Tell us an interesting random fact you stumbled across (Part 1)

That was my old go-to, but I’m not sure how up to date it is. Also, it doesn’t have salmon species.

I did just find

which has a lot more info, but no easy way to find or link to distance.

In the case of camels and salmons, their common clade is Euteleostomi (bony vertebrates) at 430Mya. while the common clade with hagfishes is Vertebrata (vertebrates) at 525Mya.

I should have said field hockey :slight_smile:
For us up north hockey means only one thing !

Perhaps this is common knowledge, but I just learned the tomb of Cleopatra remains undiscovered.

Su Tissue (Sue McLane) was the lead singer for Suburban Lawns. She disappeared in the mid 1980s. One fan claims to have tracked her down, but is not revealing any more info in order to respect her privacy.

A similar, but even more prominent case (at least for the UK, where the Manic Street Preachers were and still are a very successful and renowned band): Richey Edwards, their rhythm guitarist and main songwriter, vanished in February 1995.

Did you notice this link in that article? @Johnny_L.A was looking for her in 2009.

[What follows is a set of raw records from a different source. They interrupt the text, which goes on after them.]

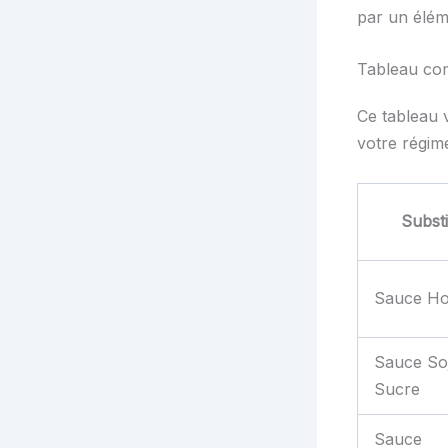
par un élém
Tableau com
Ce tableau v
votre régime
Substi
Sauce Ho
Sauce So
Sucre
Sauce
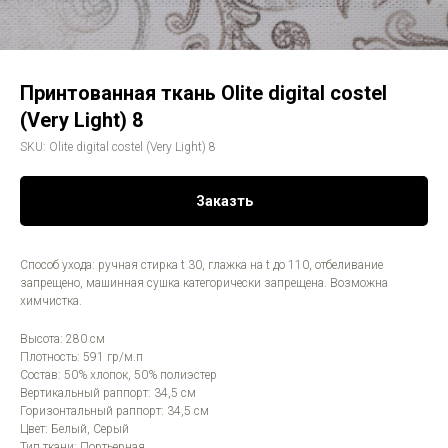
Принтованная ткань Olite digital costel
(Very Light) 8
SKU:
Olite digital costel (Very Light) 8
Заказть
Способ ухода: ручная стирка t 30, глажка на t до 110, отбеливание
запрещено, машинная сушка категорически запрещена. Возможна
химчистка.
Высота: 280 см
Плотность: 591 гр/м.п
Состав: 50% хлопок, 50% полиэстер
Вертикальный раппорт: 34,5 см
Горизонтальный раппорт: 34,5 см
Цвет: Белый, Серый
Тип ткани: Портьерная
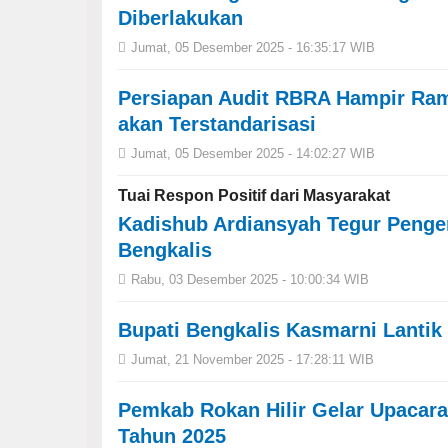
Diberlakukan
Jumat, 05 Desember 2025 - 16:35:17 WIB
Persiapan Audit RBRA Hampir Ra
akan Terstandarisasi
Jumat, 05 Desember 2025 - 14:02:27 WIB
Tuai Respon Positif dari Masyarakat
Kadishub Ardiansyah Tegur Pengen
Bengkalis
Rabu, 03 Desember 2025 - 10:00:34 WIB
Bupati Bengkalis Kasmarni Lantik
Jumat, 21 November 2025 - 17:28:11 WIB
Pemkab Rokan Hilir Gelar Upacar
Tahun 2025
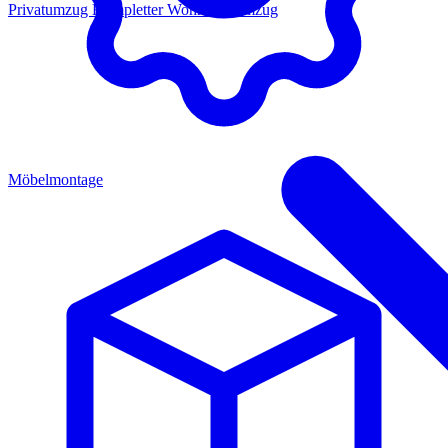
Privatumzug
Kompletter Wohnungsumzug
Möbelmontage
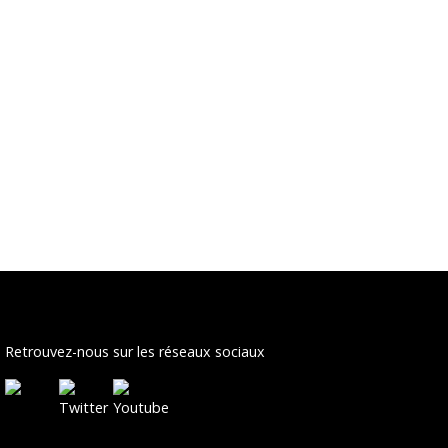
Retrouvez-nous sur les réseaux sociaux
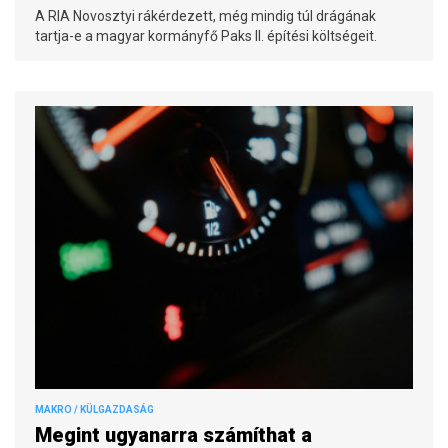
A RIA Novosztyi rákérdezett, még mindig túl drágának
tartja-e a magyar kormányfő Paks II. építési költségeit.
MAKRO / KÜLGAZDASÁG
Megint ugyanarra számíthat a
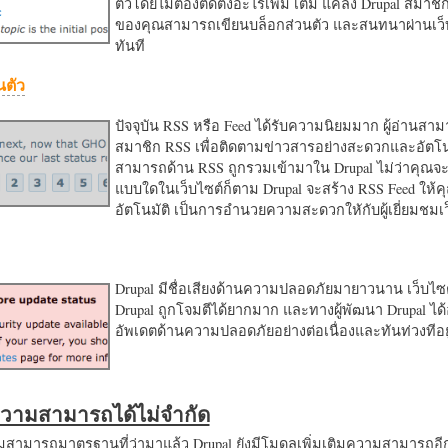
ตัวโดยไม่ต้องติดตั้งอะไรเพิ่ม เติม แค่ลง Drupal สมาชิ
ของคุณสามารถเขียนบล็อกส่วนตัว และสนทนาผ่านเว็บ
ทันที
นตัว
ปัจจุบัน RSS หรือ Feed ได้รับความนิยมมาก ผู้อ่านสา
สมาชิก RSS เพื่อติดตามข่าวสารอย่างสะดวกและอัตโน
สามารถด้าน RSS ถูกรวมเข้ามาใน Drupal ไม่ว่าคุณจะ
แบบใดในเว็บไซต์ก็ตาม Drupal จะสร้าง RSS Feed ให้
อัตโนมัติ เป็นการอำนวยความสะดวกใหักับผู้เยี่ยมชม
Drupal มีชื่อเสียงด้านความปลอดภัยมายาวนาน เว็บไซต์
Drupal ถูกโจมตีได้ยากมาก และทางผู้พัฒนา Drupal ได้
อัพเดตด้านความปลอดภัยอย่างต่อเนื่องและทันท่วงทีอย
มความสามารถได้ไม่จำกัด
ามารถมาตรฐานที่ว่ามาแล้ว Drupal ยังมีโมดูลเพิ่มเติมความสามารถอี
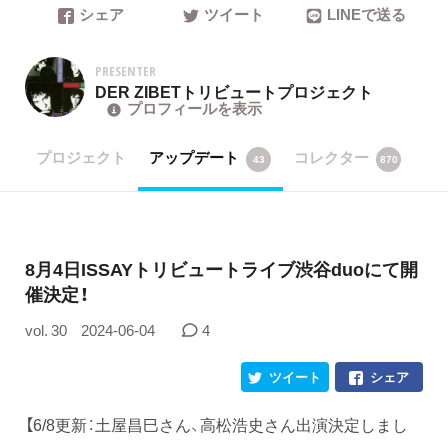
シェア
ツイート
LINEで送る
PRESENTER
DER ZIBETトリビュートプロジェクト
プロフィールを表示
プロジェクト
アップデート
コレクター
43
870
8月4日ISSAYトリビュートライブ渋谷duoにて開
催決定！
vol. 30
2024-06-04
4
ツイート
シェア
【6/8更新：土屋昌巳さん、高松浩史さん出演決定しまし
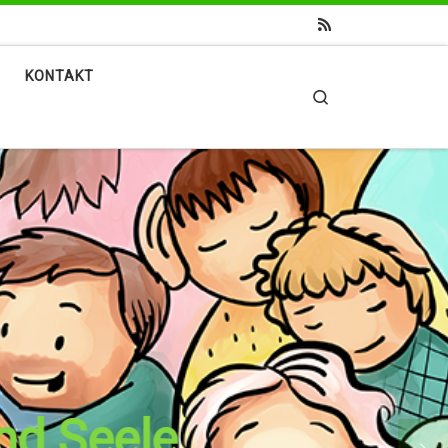
KONTAKT
Search
und Seele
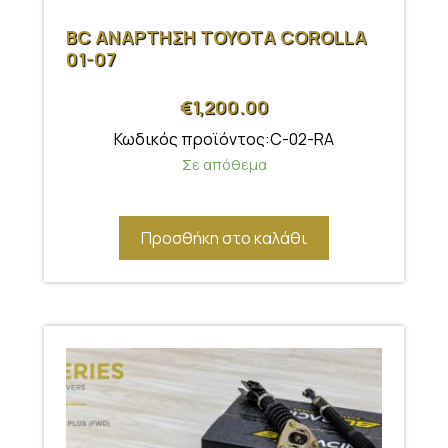
BC ΑΝΑΡΤΗΣΗ TOYOTA COROLLA
01-07
€
1,200.00
Κωδικός προϊόντος:C-02-RA
Σε απόθεμα
Προσθήκη στο καλάθι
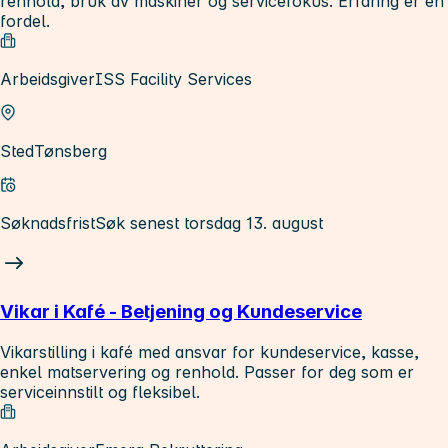
renhold, bruk av maskiner og servicefokus. Erfaring er en
fordel.
Arbeidsgiver
ISS Facility Services
Sted
Tønsberg
Søknadsfrist
Søk senest torsdag 13. august
Vikar i Kafé - Betjening og Kundeservice
Vikarstilling i kafé med ansvar for kundeservice, kasse,
enkel matservering og renhold. Passer for deg som er
serviceinnstilt og fleksibel.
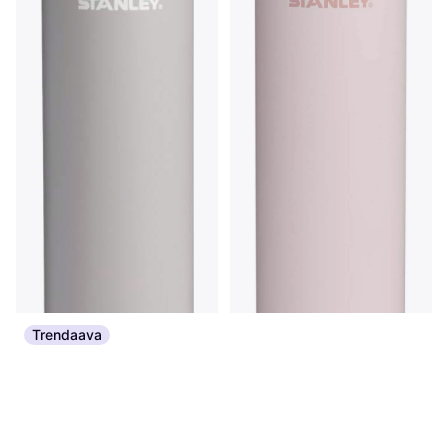
Trendaava
Stanley Transit Fliptop Mug
Termosmuki Keskitason Rose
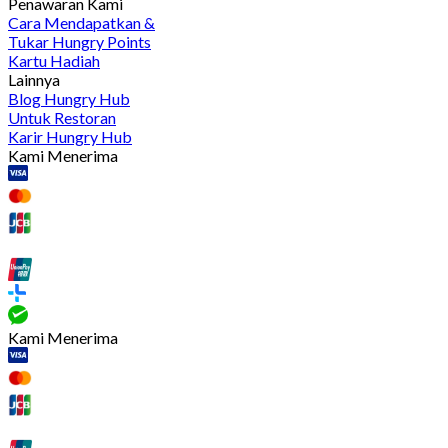
Penawaran Kami
Cara Mendapatkan &
Tukar Hungry Points
Kartu Hadiah
Lainnya
Blog Hungry Hub
Untuk Restoran
Karir Hungry Hub
Kami Menerima
Kami Menerima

If ‘fish’ don’t exist … then sharks and whales are fish after all.

Snopes Fact-Checking also includes plagiarizing.

I read in an old Mad magazine ducks can not fly: they are actually great jumpers.

I wondered about them skating barefoot.

Apparently this is well known to many people, but this city boy didn’t know chickens will roost in trees. We just stayed at a bed and breakfast that keeps chickens that would go up pretty high in the branches to sleep.

Me too.

Yesterday I learned that EMS isn’t considered an essential service, which is why they’re constantly cash strapped and fundraising and why ambulance services are so expensive.

Last Week Tonight with John Oliver did a story about funding issues with EMS services a couple of weeks ago.

Today I learned how Isaac Newton came up with a new way to calculate pi. It was much more efficient than the method that was used for thousands of years prior.

That’s where I learned it!

You’re all probably familiar with how the four corners of a square can be folded in to make a square exactly half as big. What I stumbled across was a generic method of doing this for any rectangle not just a perfect square. Example below:

I’ve been reading The Batman Chronicles Volumn I; the original Batman stories in chronological stories.

I know Bill Finger is getting his due (it was no secret to people interested in comics history – Jim Sterenko talked about Finger in his history of comics in the 70s), but noticed that, of the first eight Batman stories, Finger only wrote 2 1/2. The other 5 1/2 were credited to Gardner Fox (one of the top writers of the golden and silver age). Fox created the utility belt and Batarang, plus the Batgyro, which morphed into the Batplane. No Batmobile, but the Batman did have a powerful car (whose color varied).

I had known the Batman originally worked in New York.

Also the comic didn’t worry about continuity. After a two-part adventure in Europe (fighting vampires!) Batman is back home the next issue, but is back in Paris (immediately after the vampire adventure) the issue after that.

Obviously racking up the airplane miles so he can fly first class at some point.

Some folks in US suburbs keep chickens. Last year an unknown neighbor’s chicken escaped and started roosting in a tree in our yard. Every evening at the same time, like clockwork, she’d hop from branch to branch until she was a good five feet off the ground. Same branch every night. You could spook her out of there if you approached while there was still daylight, but once it got dark out, she absolutely would not come down off of that branch. OK, maybe I wasn’t trying hard enough, but I could approach to within touch distance, shake the branch moderately hard, shine the flashlight on me instead of her, and she just wouldn’t budge.

A few weeks later there was a pile of feathers in the yard; I’m guessing a fox got her.